For most of your life, you’ve had your own room or have shared quarters with a sibling. However, in college, that will change. Living on campus means living with a roommate, and it’s highly likely you’ve never met, let alone seen, this person you are going to be spending a year with in the same, small room.
Here are 5 great tips to avoid conflicts and have a smooth year:
1. Contact your roommate before the school year even starts.
At least knowing a little bit about them before the school year starts will help you ease into school life, and make the first day a lot less awkward.

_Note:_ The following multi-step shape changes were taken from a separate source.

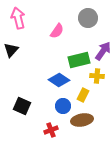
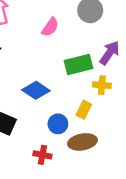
blue diamond: (59, 80) -> (36, 90), moved
red cross: (51, 130) -> (42, 155), turned 32

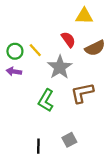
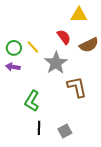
brown L-shape: (82, 93) -> (77, 87), turned 90
green L-shape: (46, 100) -> (32, 101), moved
black line: (38, 146) -> (39, 128), moved

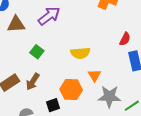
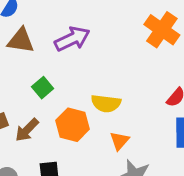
orange hexagon: (71, 90) -> (73, 125), moved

2. Work out the specific details.
Trade cell phone numbers in case of an emergency and get to know your roommate’s specific needs. Are they allergic? Do they need time for prayer every day? Knowing these needs and knowing how to address them will help prevent any conflicts. Also, know who will be bringing the dorm room necessities, like the mini fridge, so you don’t have 2 of everything.
3. Your roommate does not need to be your best bud, you just have to get along.
Remember the golden rule of life: treat your roommate how you would like to be treated. If you don’t want her to take your hairbrush, don’t take hers.
4. Deal with conflicts as soon as they come up.
If something kind of bothers you now, it may grow to become a monster of a problem if you don’t deal with it immediately. Whether it’s their habit of leaving books on the floor or stumbling in at two in the morning, tell them about it. It may work out for the better.
5. Know when to get help.
Nothing will ever change until you make a move. If a problem is too large for you to tackle on your own, ask your resident assistant or director for guidance. They may give you tips to resolve the conflict or give you the option of moving to a different room. Don’t hesitate to speak up.
Another thing to keep in mind is constructive problem solving. If you have a major conflict with your roomie, sit down and talk to them about it. Make sure they know where you are coming from. Chances are they never knew their actions were bothersome because they never had a roommate. Learn how to use I-statements as well (I feel ___ when you ___ because___). An example is “I feel annoyed when you come in at 2 AM because you wake me up and I have a class at 7 AM every day.” I-statements are not accusatory, so they are more likely to facilitate a peaceful resolution.
Finally, remember that having a roommate is a rewarding learning experience. Don’t immediately apply for a single room; you never know what type of roommate you will get. You may make the best memories of your life.